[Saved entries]
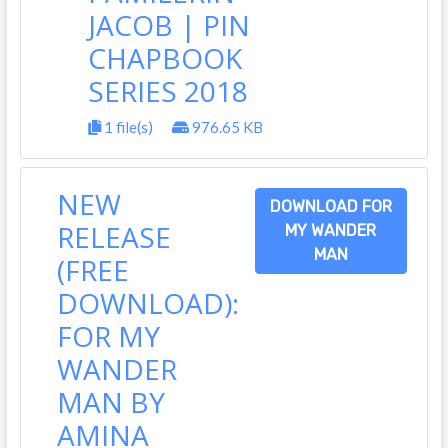
JACOB | PIN
CHAPBOOK
SERIES 2018
1 file(s)
976.65 KB
NEW
DOWNLOAD FOR
RELEASE
MY WANDER
MAN
(FREE
DOWNLOAD):
FOR MY
WANDER
MAN BY
AMINA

▸ Problem to solve
Return all the records above exactly, pictures omitted.

▸ Exercise result
JACOB | PIN
CHAPBOOK
SERIES 2018
1 file(s)
976.65 KB
NEW
DOWNLOAD FOR
RELEASE
MY WANDER
MAN
(FREE
DOWNLOAD):
FOR MY
WANDER
MAN BY
AMINA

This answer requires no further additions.